There is no single legal structure that confirms that an organisation is officially a social enterprise, which can be somewhat baffling to the general public.
Previously, a deciding factor in choosing your legal structure, may have been the ability to pay the board. The community interest company (CIC) allows this while providing legitimacy through its asset lock and community benefit provisions. They are subject to lighter touch regulation but do not have the tax advantages of being a charity.
For organisations with charitable objects, charity status tax advantages come with additional regulation. While the principle of charity trusteeship is that it should be unpaid, the Charities Act 2006 allows payment of trustees for providing services and associated goods and the Charity Commission has recently become more willing to authorise this.

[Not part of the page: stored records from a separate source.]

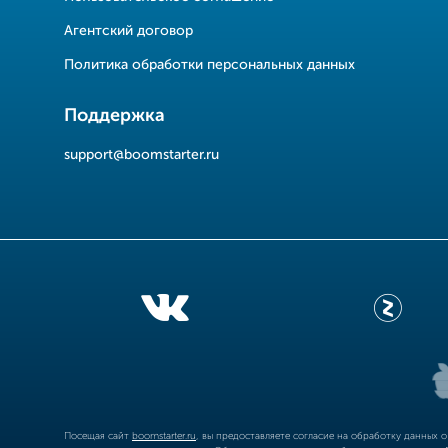
Агентский договор
Политика обработки персональных данных
Поддержка
support@boomstarter.ru
Посещая сайт
boomstarter.ru
, вы предоставляете согласие на обработку данных 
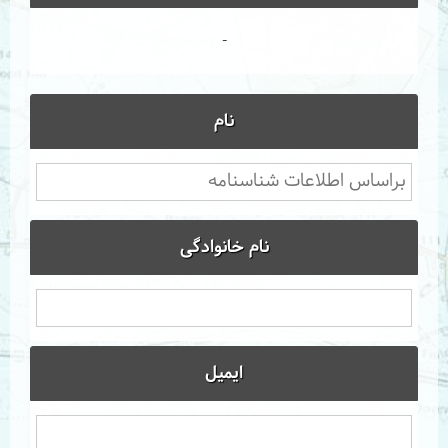
-
نام
نام خانوادگی
ایمیل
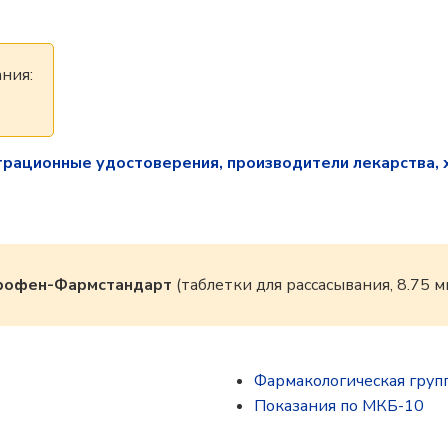
ния:
трационные удостоверения, производители лекарства, 
рофен-Фармстандарт
(таблетки для рассасывания, 8.75 м
Фармакологическая груп
Показания по МКБ-10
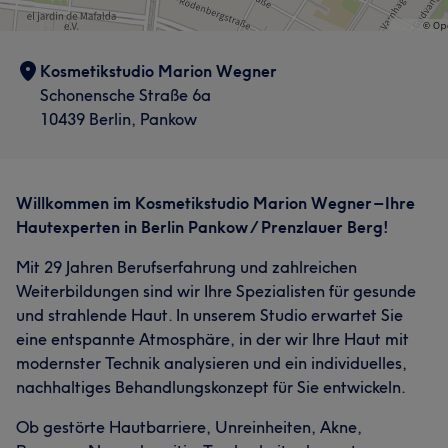
Kosmetikstudio Marion Wegner
Schonensche Straße 6a
10439 Berlin, Pankow
Willkommen im Kosmetikstudio Marion Wegner – Ihre
Hautexperten in Berlin Pankow / Prenzlauer Berg!
Mit 29 Jahren Berufserfahrung und zahlreichen
Weiterbildungen sind wir Ihre Spezialisten für gesunde
und strahlende Haut. In unserem Studio erwartet Sie
eine entspannte Atmosphäre, in der wir Ihre Haut mit
modernster Technik analysieren und ein individuelles,
nachhaltiges Behandlungskonzept für Sie entwickeln.
Ob gestörte Hautbarriere, Unreinheiten, Akne,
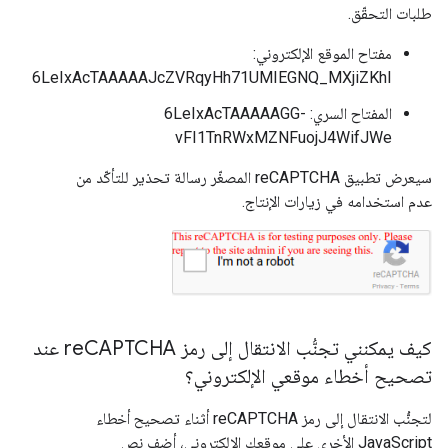
طلبات التحقّق.
مفتاح الموقع الإلكتروني:
6LeIxAcTAAAAAJcZVRqyHh71UMIEGNQ_MXjiZKhI
المفتاح السري: 6LeIxAcTAAAAAGG-
vFI1TnRWxMZNFuojJ4WifJWe
سيعرض تطبيق reCAPTCHA المصغّر رسالة تحذير للتأكّد من
عدم استخدامه في زيارات الإنتاج.
كيف يمكنني تجنُّب الانتقال إلى رمز re
CAPTCHA عند
تصحيح أخطاء موقعي الإلكتروني؟
لتجنُّب الانتقال إلى رمز reCAPTCHA أثناء تصحيح أخطاء
JavaScript الأخرى على موقعك الإلكتروني، أضِف نص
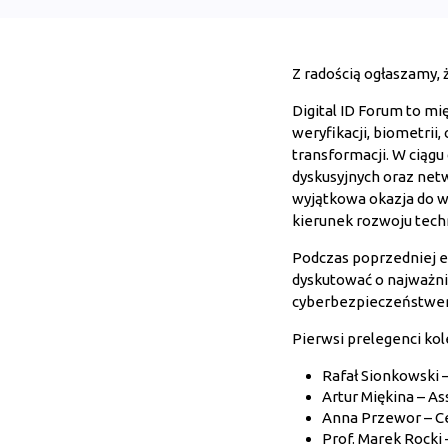
Z radością ogłaszamy, 
Digital ID Forum to 
weryfikacji, biometrii
transformacji. W ciągu
dyskusyjnych oraz netw
wyjątkowa okazja do w
kierunek rozwoju techn
Podczas poprzedniej ed
dyskutować o najważni
cyberbezpieczeństwem 
Pierwsi prelegenci kole
Rafał Sionkowski 
Artur Miękina – A
Anna Przewor – Ce
Prof. Marek Rocki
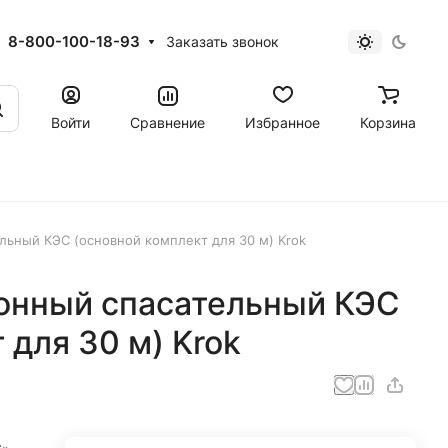
8-800-100-18-93
Заказать звонок
Войти
Сравнение
Избранное
Корзина
льный КЭС (основной комплект для 30 м) Krok
онный спасательный КЭС
 для 30 м) Krok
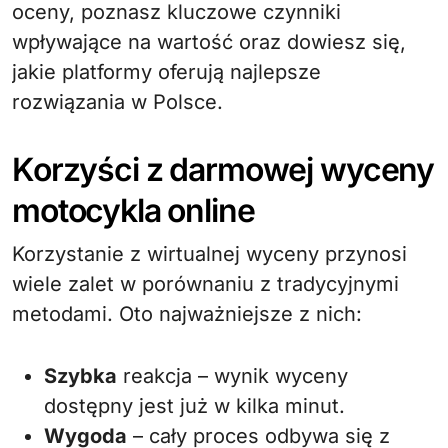
oceny, poznasz kluczowe czynniki
wpływające na wartość oraz dowiesz się,
jakie platformy oferują najlepsze
rozwiązania w Polsce.
Korzyści z darmowej wyceny
motocykla online
Korzystanie z wirtualnej wyceny przynosi
wiele zalet w porównaniu z tradycyjnymi
metodami. Oto najważniejsze z nich:
Szybka
reakcja – wynik wyceny
dostępny jest już w kilka minut.
Wygoda
– cały proces odbywa się z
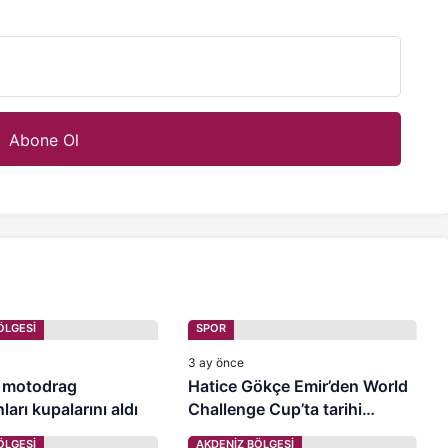
ÖLGESİ
SPOR
3 ay önce
 motodrag
Hatice Gökçe Emir’den World
arı kupalarını aldı
Challenge Cup’ta tarihi
madalya
ÖLGESİ
AKDENİZ BÖLGESİ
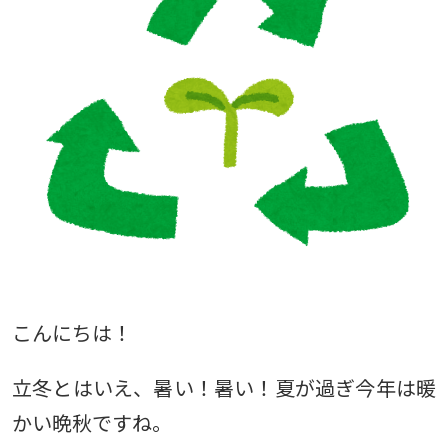
こんにちは！
立冬とはいえ、暑い！暑い！夏が過ぎ今年は暖
かい晩秋ですね。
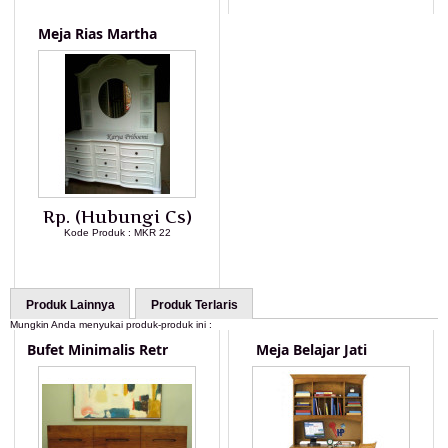
Meja Rias Martha
Rp. (Hubungi Cs)
Kode Produk : MKR 22
LIHAT DETAIL PRODUK
Produk Lainnya
Produk Terlaris
Mungkin Anda menyukai produk-produk ini :
Bufet Minimalis Retr
Meja Belajar Jati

A private company, either limited by shares or by guarantee, can mirror many of the CIC provisions such as asset lock and limitation of distribution of profits to members.
These companies are often described as 'not-for-profit' companies, but they do not have the added 'kite-mark' of being a CIC or charity.
If you are looking to raise share capital from the local community an option would be an industrial and provident society, particularly a co-operative society. These are exempt from certain Financial Services Authority regulations if the public share offer is structured right.
Then, in July, the Charity Commission announced a new type of charity, the corporate foundation, which could potentially create more confusion. Corporate foundations are charities established by commercial companies and there are already more than 100.
While they are not social enterprises themselves, they may well be operating in the same marketplace.
Promoting your social enterprise and making sure that it is understood by funders, supporters and the general public may become more of a challenge as you seek to distinguish yourself from others in the same arenas. If challenged could you talk about the ins and outs, and, in particular, the advantages of your legal structure? Could you answer questions about the difference between your legal structure and other legal structures?
At the end of the day, this all comes down to selling your vision and your social enterprise and so it is well worth thinking about now.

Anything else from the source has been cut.